• **Task input**
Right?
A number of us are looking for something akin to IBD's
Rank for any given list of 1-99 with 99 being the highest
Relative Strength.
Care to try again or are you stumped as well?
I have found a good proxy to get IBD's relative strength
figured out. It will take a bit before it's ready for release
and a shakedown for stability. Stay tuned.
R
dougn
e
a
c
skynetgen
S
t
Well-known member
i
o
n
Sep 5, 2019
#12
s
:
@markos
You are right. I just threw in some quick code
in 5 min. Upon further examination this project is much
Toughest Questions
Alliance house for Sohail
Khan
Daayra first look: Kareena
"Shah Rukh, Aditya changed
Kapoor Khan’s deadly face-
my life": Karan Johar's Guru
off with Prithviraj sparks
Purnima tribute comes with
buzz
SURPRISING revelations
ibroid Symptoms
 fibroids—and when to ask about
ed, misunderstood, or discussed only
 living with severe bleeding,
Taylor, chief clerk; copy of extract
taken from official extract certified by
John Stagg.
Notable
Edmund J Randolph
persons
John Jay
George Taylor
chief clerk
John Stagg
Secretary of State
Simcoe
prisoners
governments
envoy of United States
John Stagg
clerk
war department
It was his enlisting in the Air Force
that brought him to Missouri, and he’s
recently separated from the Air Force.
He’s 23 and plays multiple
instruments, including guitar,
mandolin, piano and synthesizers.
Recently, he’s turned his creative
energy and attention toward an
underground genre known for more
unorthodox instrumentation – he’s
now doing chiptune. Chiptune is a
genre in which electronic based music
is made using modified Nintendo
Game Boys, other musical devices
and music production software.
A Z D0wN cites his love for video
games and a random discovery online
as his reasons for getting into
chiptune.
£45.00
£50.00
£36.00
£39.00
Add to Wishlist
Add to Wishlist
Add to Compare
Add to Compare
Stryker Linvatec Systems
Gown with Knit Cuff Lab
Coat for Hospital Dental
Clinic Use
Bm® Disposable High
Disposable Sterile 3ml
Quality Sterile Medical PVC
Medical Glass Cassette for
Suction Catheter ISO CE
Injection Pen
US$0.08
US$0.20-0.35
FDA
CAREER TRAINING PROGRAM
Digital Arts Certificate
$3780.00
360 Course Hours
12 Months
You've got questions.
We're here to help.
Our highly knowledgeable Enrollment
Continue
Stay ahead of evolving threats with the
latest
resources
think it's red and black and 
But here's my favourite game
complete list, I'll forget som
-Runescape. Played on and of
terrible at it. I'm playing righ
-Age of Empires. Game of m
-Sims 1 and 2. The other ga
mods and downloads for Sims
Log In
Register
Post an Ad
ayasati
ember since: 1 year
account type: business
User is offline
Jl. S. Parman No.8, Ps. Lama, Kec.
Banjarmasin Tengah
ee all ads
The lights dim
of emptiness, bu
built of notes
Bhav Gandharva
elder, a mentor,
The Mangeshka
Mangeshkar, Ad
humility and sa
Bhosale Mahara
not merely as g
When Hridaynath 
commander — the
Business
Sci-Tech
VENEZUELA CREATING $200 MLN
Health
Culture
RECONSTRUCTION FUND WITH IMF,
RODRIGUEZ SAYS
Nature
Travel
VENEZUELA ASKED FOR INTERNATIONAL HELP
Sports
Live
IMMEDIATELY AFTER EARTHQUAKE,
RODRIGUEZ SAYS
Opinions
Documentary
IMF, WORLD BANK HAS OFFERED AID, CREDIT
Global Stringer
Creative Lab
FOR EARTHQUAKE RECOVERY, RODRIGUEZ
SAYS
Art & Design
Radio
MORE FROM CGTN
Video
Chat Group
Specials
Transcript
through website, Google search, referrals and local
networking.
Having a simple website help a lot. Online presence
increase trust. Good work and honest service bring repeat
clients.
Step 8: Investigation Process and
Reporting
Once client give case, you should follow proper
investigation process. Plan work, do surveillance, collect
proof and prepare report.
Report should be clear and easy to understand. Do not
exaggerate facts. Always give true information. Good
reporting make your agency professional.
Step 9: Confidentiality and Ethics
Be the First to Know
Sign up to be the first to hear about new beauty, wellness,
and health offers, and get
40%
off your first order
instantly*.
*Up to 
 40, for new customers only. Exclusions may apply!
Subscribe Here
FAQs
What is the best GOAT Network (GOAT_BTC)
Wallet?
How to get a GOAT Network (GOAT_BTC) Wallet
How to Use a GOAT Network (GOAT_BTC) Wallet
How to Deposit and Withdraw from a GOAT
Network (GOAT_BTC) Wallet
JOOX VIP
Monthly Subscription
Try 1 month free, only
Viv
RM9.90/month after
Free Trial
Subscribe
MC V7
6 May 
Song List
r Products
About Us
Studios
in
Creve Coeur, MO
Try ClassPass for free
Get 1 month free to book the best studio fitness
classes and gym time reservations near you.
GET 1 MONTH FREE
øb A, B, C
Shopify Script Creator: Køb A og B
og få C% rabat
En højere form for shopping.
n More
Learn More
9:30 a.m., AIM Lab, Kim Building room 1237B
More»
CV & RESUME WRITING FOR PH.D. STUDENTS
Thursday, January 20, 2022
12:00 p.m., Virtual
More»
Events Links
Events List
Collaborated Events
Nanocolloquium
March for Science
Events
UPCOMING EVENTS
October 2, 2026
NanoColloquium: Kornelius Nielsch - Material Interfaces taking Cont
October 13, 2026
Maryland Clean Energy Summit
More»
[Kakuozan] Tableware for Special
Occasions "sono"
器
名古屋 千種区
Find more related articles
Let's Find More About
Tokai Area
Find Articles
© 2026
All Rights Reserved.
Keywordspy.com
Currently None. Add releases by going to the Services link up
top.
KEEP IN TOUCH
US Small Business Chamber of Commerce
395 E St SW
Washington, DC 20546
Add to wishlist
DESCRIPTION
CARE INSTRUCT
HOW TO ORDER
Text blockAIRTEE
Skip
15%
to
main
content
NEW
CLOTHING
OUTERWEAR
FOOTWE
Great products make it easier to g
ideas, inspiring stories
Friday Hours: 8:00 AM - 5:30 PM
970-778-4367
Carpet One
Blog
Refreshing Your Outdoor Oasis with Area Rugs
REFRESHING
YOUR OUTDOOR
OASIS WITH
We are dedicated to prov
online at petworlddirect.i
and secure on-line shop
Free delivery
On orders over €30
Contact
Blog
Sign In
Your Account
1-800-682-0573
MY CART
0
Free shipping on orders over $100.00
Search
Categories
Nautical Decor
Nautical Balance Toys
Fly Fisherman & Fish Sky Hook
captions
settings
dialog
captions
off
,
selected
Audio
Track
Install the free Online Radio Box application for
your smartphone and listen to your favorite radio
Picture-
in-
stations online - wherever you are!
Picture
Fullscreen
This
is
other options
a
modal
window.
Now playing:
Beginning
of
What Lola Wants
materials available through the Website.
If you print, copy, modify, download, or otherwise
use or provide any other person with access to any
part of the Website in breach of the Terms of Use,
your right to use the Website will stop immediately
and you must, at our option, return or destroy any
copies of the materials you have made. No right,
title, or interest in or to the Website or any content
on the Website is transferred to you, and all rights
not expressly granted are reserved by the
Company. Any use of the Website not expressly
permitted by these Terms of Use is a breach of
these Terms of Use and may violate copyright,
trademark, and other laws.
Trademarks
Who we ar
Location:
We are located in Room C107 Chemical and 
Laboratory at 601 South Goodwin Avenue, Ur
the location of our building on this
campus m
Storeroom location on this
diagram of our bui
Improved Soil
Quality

• **Directions**
From the records above, how many lines include the word "Nautical"? Only the number is wanted.

• **Solution**
2